My class is writing a website for an aviation-related charity, and I bet you didn’t know those existed. We had one of the chairpeople in class today to answer questions and discuss the organization and their air race. She spoke sternly about the dearth of women in engineering, and of course she’s right.
I went home and wrote more blog posts, including one about the threatened future of engineering, so that was handy.
Janalisa and I then met with a client. It could have been a meeting to discuss whether or not he wanted to keep our services. I’ve had clients like that. They want you to prove your worth or perhaps beg for your job or something. I don’t like that.
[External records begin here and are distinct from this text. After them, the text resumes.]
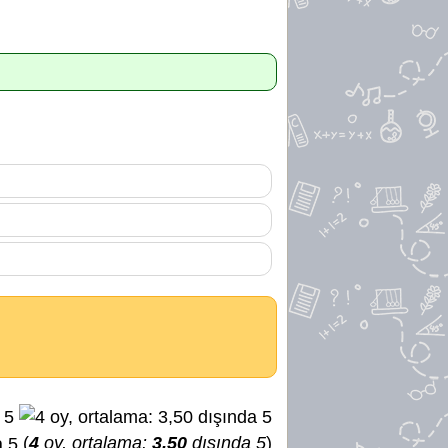
(
4
oy, ortalama:
3,50
dışında 5
)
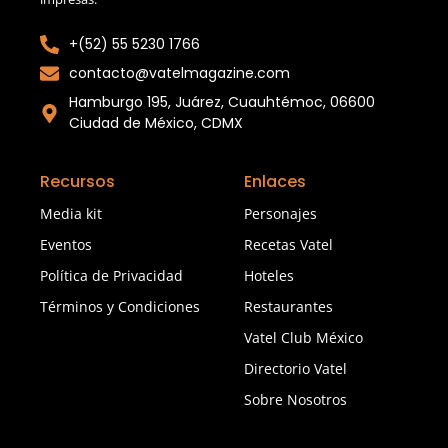
+(52) 55 5230 1766
contacto@vatelmagazine.com
Hamburgo 195, Juárez, Cuauhtémoc, 06600
Ciudad de México, CDMX
Recursos
Enlaces
Media kit
Personajes
Eventos
Recetas Vatel
Política de Privacidad
Hoteles
Términos y Condiciones
Restaurantes
Vatel Club México
Directorio Vatel
Sobre Nosotros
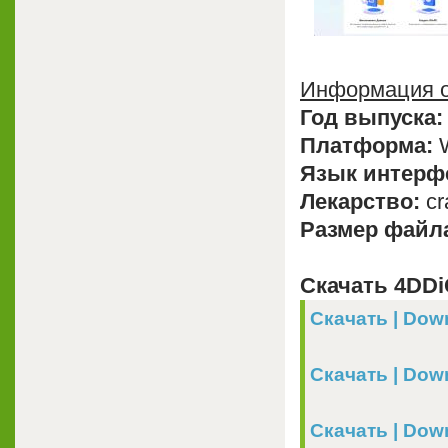
Информация о
Год выпуска:
Платформа:
W
Язык интерф
Лекарство:
cra
Размер файл
Скачать 4DDiG 
Скачать | Down
Скачать | Down
Скачать | Down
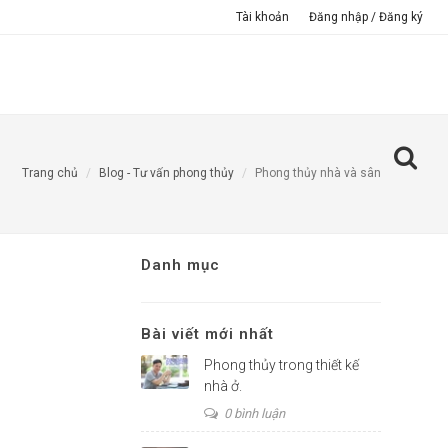
Tài khoản
Đăng nhập / Đăng ký
TƯ VẤN THIẾT KẾ TRỰC TUYẾN
GIỚI THIỆU
Trang chủ
Blog - Tư vấn phong thủy
Phong thủy nhà và sân
Danh mục
Bài viết mới nhất
Phong thủy trong thiết kế
nhà ở.
0 bình luận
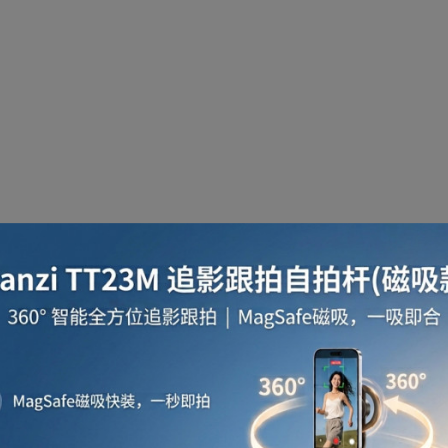
啡用品
風筒
攪拌及榨汁機
攪拌機
室內
焗爐
空氣清新機
濾水器
繪圖板
水牙
座檯扇
吸塵機
收音機
蒸氣焗爐
抽濕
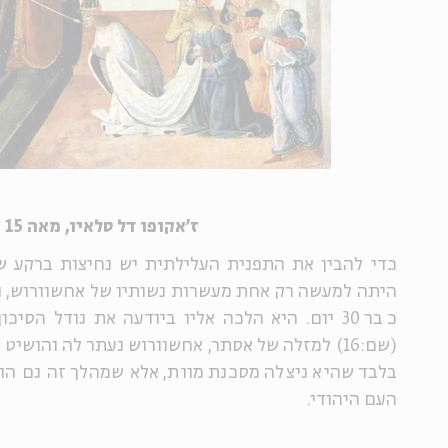
ז'אקופו דל סלאיו, מאה 15
כדי להבין את התפנית העלילתית יש נחיצות ברקע שה
היתה למעשה רק אחת מעשרות נשותיו של אחשוורוש, וה
כבר 30 יום. היא הלכה אליו ביודעה את גודל הסיכון: "וְכַ
(שם:16) למזלה של אסתר, אחשוורוש נעתר לה והושיט
בלבד שהיא ניצלה מסכנת מוות, אלא שמהלך זה גם הו
העם היהודי.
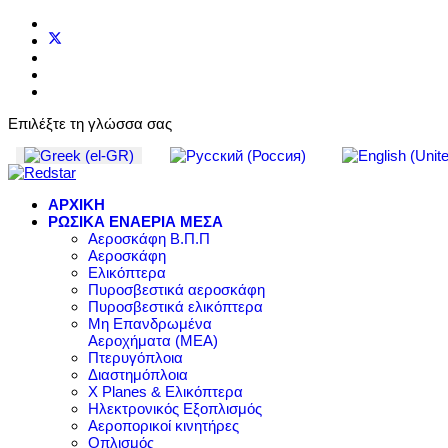
Επιλέξτε τη γλώσσα σας
ΑΡΧΙΚΗ
ΡΩΣΙΚΑ ΕΝΑΕΡΙΑ ΜΕΣΑ
Αεροσκάφη Β.Π.Π
Αεροσκάφη
Ελικόπτερα
Πυροσβεστικά αεροσκάφη
Πυροσβεστικά ελικόπτερα
Μη Επανδρωμένα
Αεροχήματα (ΜΕΑ)
Πτερυγόπλοια
Διαστημόπλοια
X Planes & Ελικόπτερα
Ηλεκτρονικός Εξοπλισμός
Αεροπορικοί κινητήρες
Οπλισμός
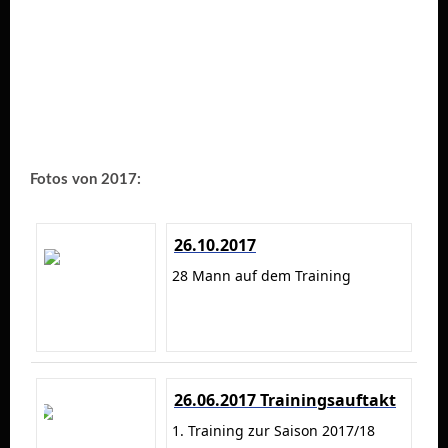
Fotos von 2017:
26.10.2017
28 Mann auf dem Training
26.06.2017 Trainingsauftakt
1. Training zur Saison 2017/18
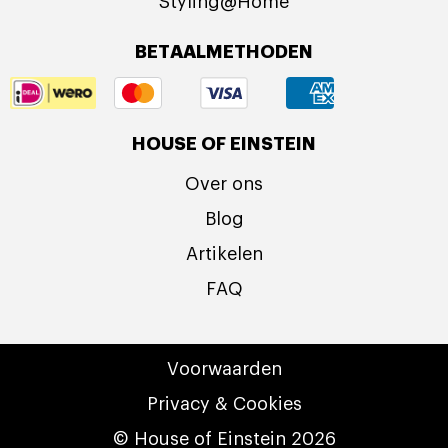
Styling@Home
BETAALMETHODEN
HOUSE OF EINSTEIN
Over ons
Blog
Artikelen
FAQ
Voorwaarden
Privacy & Cookies
© House of Einstein 2026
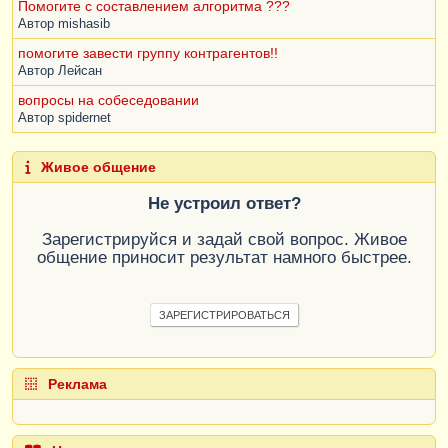
Помогите с составлением алгоритма ???
Автор
mishasib
помогите завести группу контрагентов!!
Автор
Лейсан
вопросы на собеседовании
Автор
spidernet
Живое общение
Не устроил ответ?
Зарегистрируйся и задай свой вопрос. Живое
общение приносит результат намного быстрее.
ЗАРЕГИСТРИРОВАТЬСЯ
Реклама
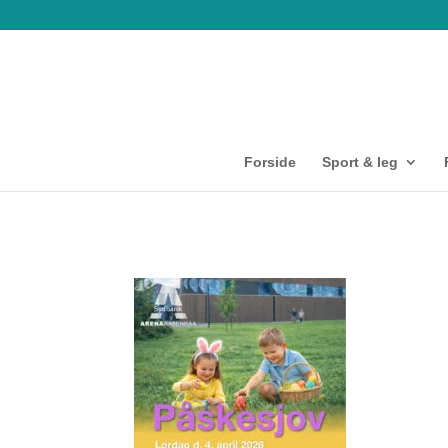
Forside
Sport & leg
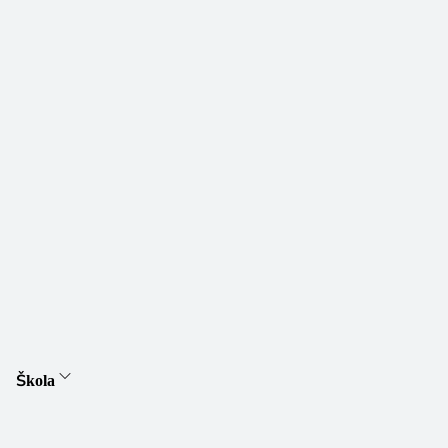
Škola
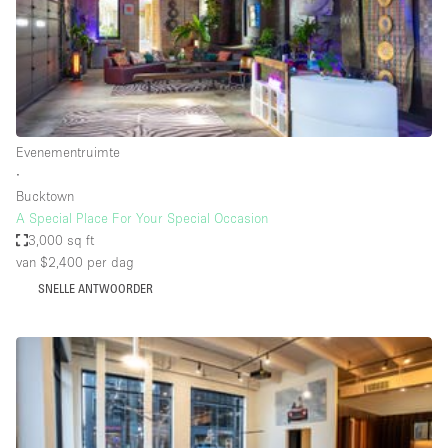
Haussmann-stijl
Industrieel
Internet
Kantoorbenodigdheden
Keuken
Evenementruimte
∙
Kledingrek
Bucktown
A Special Place For Your Special Occasion
Leefruimte
3,000 sq ft
Lift
van $2,400
per dag
Meerdere kamers
SNELLE ANTWOORDER
Meubilair
Paskamers
Privé-parkeerplaats
RAW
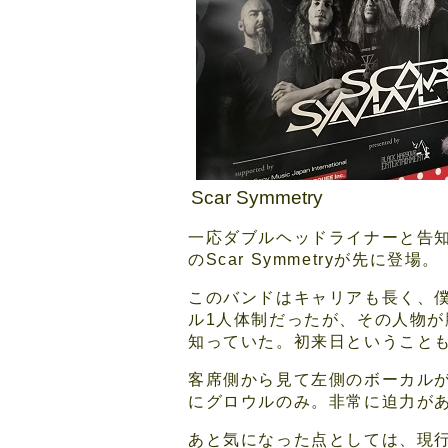
Scar Symmetry
一応ダブルヘッドライナーと告
のScar Symmetryが先に登場。
このバンドはキャリアも長く、
ル1人体制だったが、その人物が
知っていた。初来日ということ
客席側から見て左側のボーカル
にグロウルのみ。非常に迫力が
あと気になった点としては、現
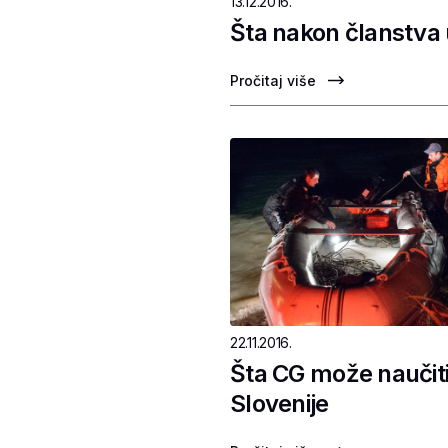
13.12.2016.
Šta nakon članstva
Pročitaj više
22.11.2016.
Šta CG može naučiti
Slovenije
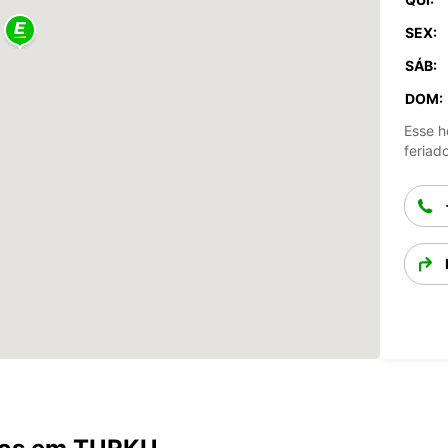
SEX:
SÁB:
DOM:
Esse h
feriad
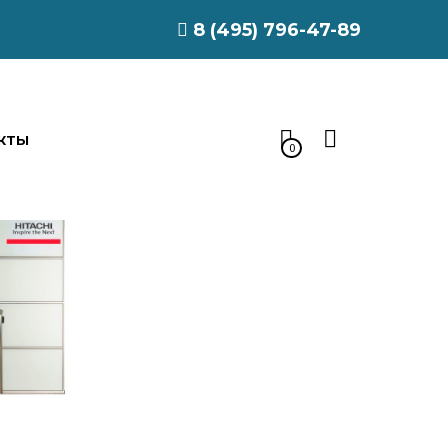
8 (495) 796-47-89
КТЫ
0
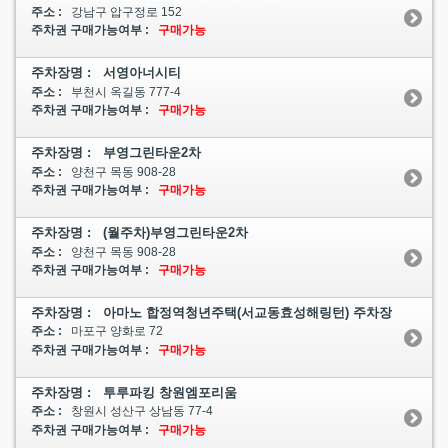
주소 :
강남구 압구정로 152
주차권 구매가능여부 :
구매가능
주차장명 : 서영아너시티
주소 :
부천시 옥길동 777-4
주차권 구매가능여부 :
구매가능
주차장명 : 부영그린타운2차
주소 :
양천구 목동 908-28
주차권 구매가능여부 :
구매가능
주차장명 : (월주차)부영그린타운2차
주소 :
양천구 목동 908-28
주차권 구매가능여부 :
구매가능
주차장명 : 아마노 합정역청년주택(서교동효성해링턴) 주차장
주소 :
마포구 양화로 72
주차권 구매가능여부 :
구매가능
주차장명 : 투루파킹 창원엠포리움
주소 :
창원시 성산구 상남동 77-4
주차권 구매가능여부 :
구매가능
I’m willing to show our results, but I like to think that we’re partners working toward their goals, and if they don’t want to work with me, well there are plenty of fish in the sea.
Janlisa doesn’t take that attitude, fortunately.
Even more fortunately, that wasn’t what was up today. The client appeared to want advice and instruction, and I’m good at that, so I spent an hour or two being bossy about his website and then Janalisa and I caught up a bit, and then I went home and blogged some more.
In a state of exhaustion, I watched The Daily Show and then headed off to choir.
If you are completely exhausted and want to do nothing whatsoever besides lying back and watching TV, you should go to choir. Singing will bring more oxygen into your bloodstream and the music will massage your eardrums. We had a trumpet as well. It was just as neatly arranged as the little duet in the video at the beginning of the post here.
I thought the “choice of color” remark was tacky. However the “we have fewer horses and bayonets” was nicely pointed.